Presumably there's a lot more modern software written for Linux which you'd end up running through a compatibility layer from Haiku? The better option seems relative. I could be misremembering how Linux programmes are handled on Haiku though.

c-c-c-c-c an hour ago | parent | next [-]

But Vitruvian is running its own graphics stack so no X11 or wayland applications will run afaict.

anthk 31 minutes ago | parent [-]

With xlibe they should.

pjmlp an hour ago | parent | prev [-]

Maybe the fallacy is not exploring what a given OS is great at?

We don't need to clone UNIX all over the place.

shevy-java 22 minutes ago | parent | prev [-]

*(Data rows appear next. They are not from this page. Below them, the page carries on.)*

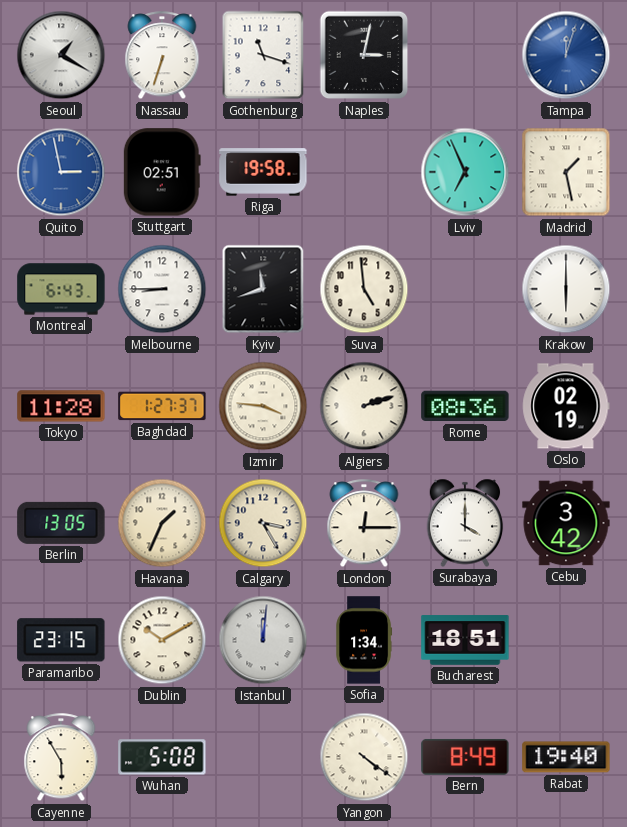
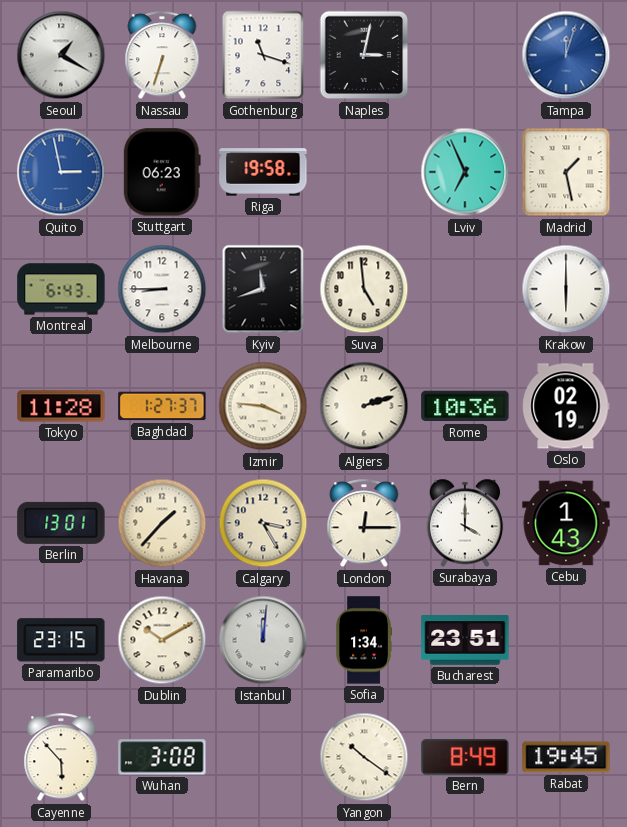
Stuttgart: 02:51 -> 06:23
Rome: 08:36 -> 10:36
Berlin: 13:05 -> 13:01
Havana: 1:34 -> 1:37
Cebu: 3:42 -> 1:43
Bucharest: 18:51 -> 23:51
Cayenne: 5:55 -> 5:53
Wuhan: 5:08 -> 3:08
Yangon: 4:21 -> 10:21
Rabat: 19:40 -> 19:45
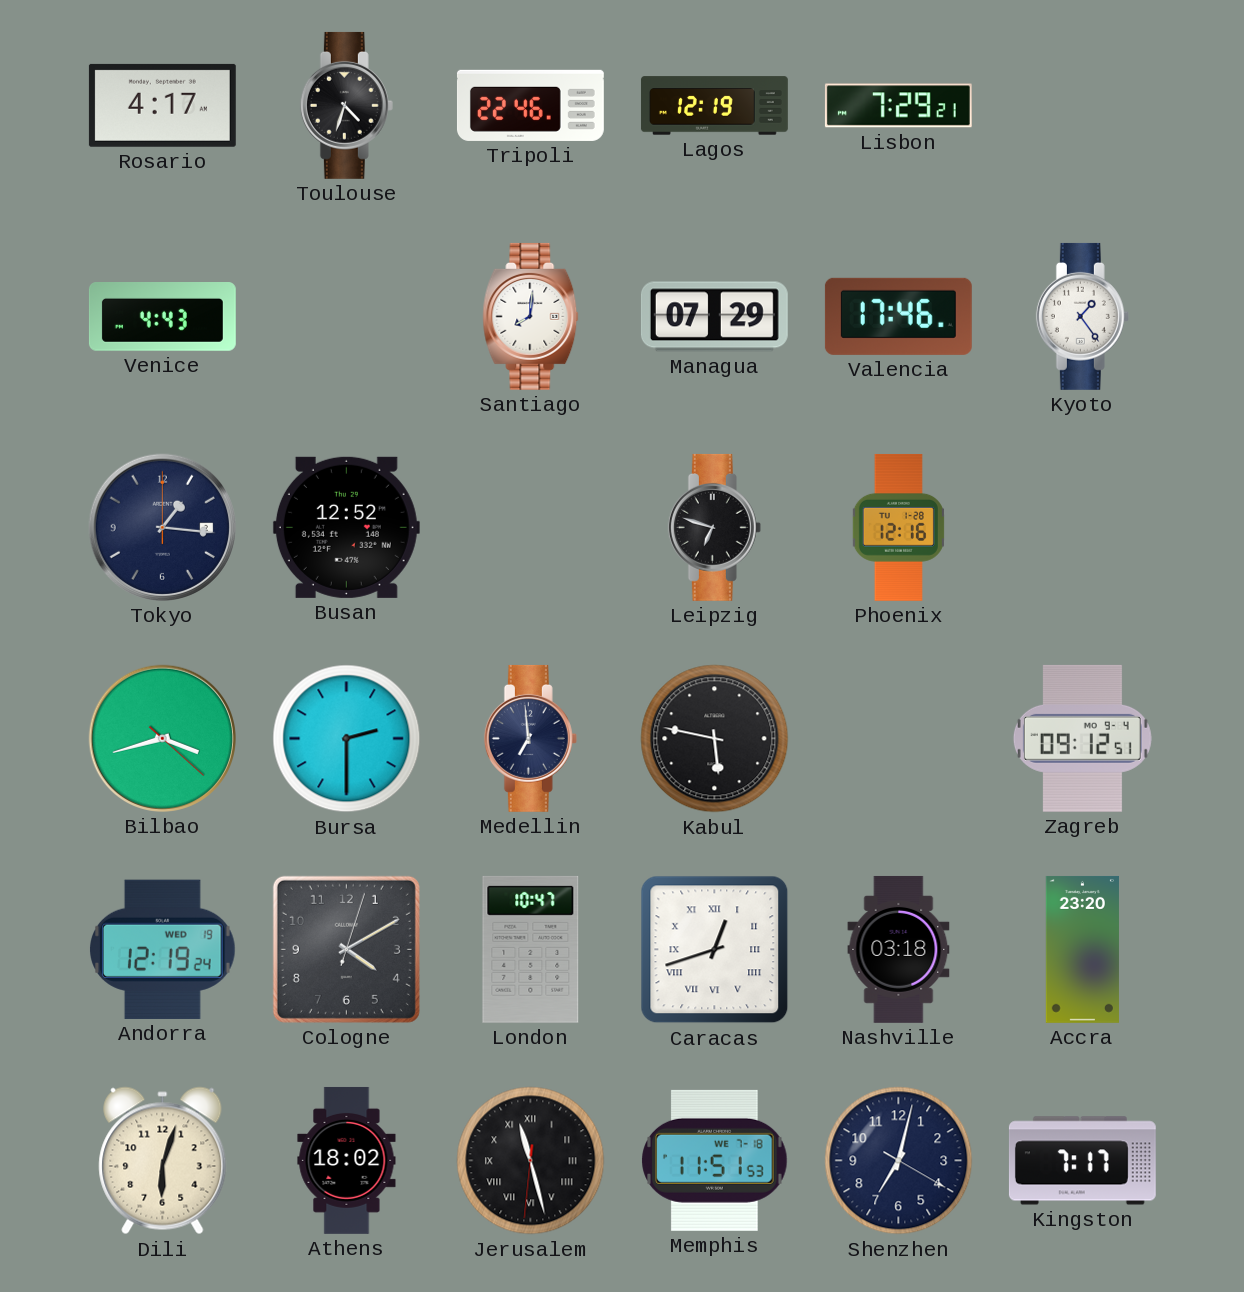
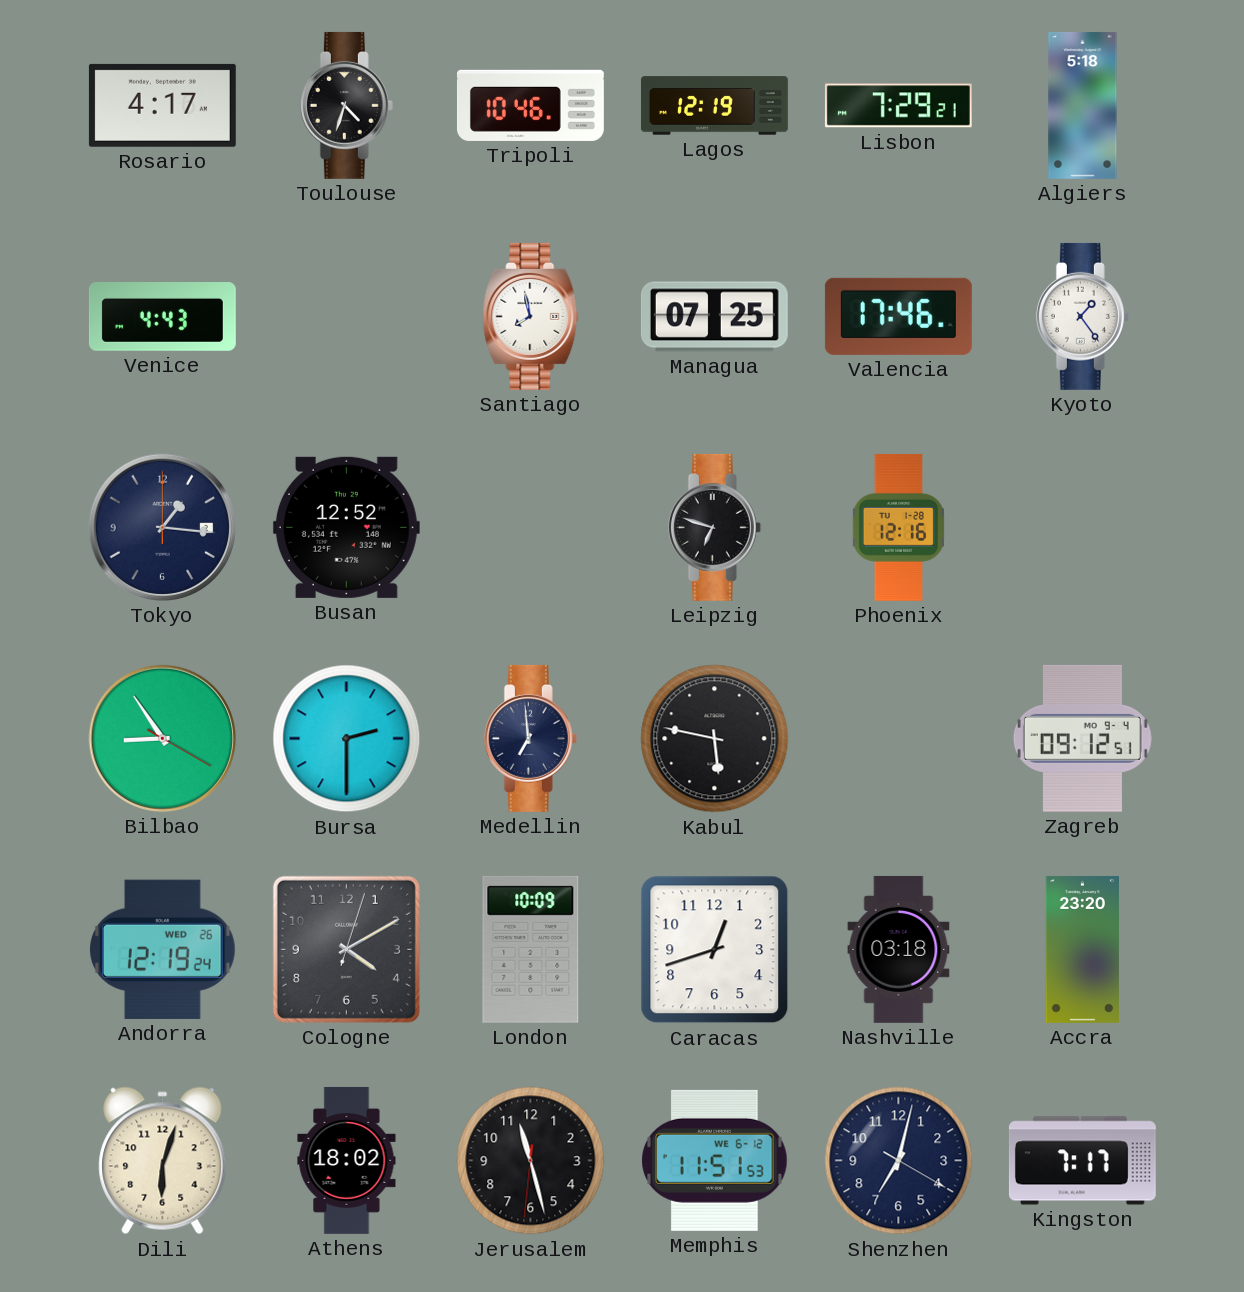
Tripoli: 22:46 -> 10:46
Algiers: none -> 5:18
Santiago: 8:01 -> 7:58
Managua: 07:29 -> 07:25
Bilbao: 3:42 -> 8:54
Andorra date: WED 19 -> WED 26
London: 10:47 -> 10:09
Caracas numerals: Roman -> Arabic
Jerusalem numerals: Roman -> Arabic
Memphis date: WE 7-18 -> WE 6-12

And things such as ruby don't work on it. Well, what shall I say? The "best" ideas get beaten when in practically already works very well - aka Linux. People need to compare to Linux and if there are failure points, they need to fix it. Haiku keeps on failing at core considerations. If you look at guides, they recommend to "run in qemu". Well, that is a fever dream. They need to focus on real hardware. And they need to support programming languages just as Linux does. And modern hardware too. Would be great if Haiku could shape up but the development is way too slow. I've been looking at it for many years - they are simply unable to leave the dream era. ReactOS is even worse in this regard. At some point those projects gave up on the real world. I think qemu, while great, kind of made this problem worse, since people no longer focus on real hardware; the mantra is "if it works in a virtual EM, it is perfect". Until one notices that it doesn't work quite as well on real hardware. Case in point how ruby does not work on Haiku. Ruby works well on BSD (for the most part), linux (no surprise) and also windows (a bit annoying, but it does work there too and surprisingly well, for about 99% of the use cases, though it is annoyingly slower in startup time compared to linux).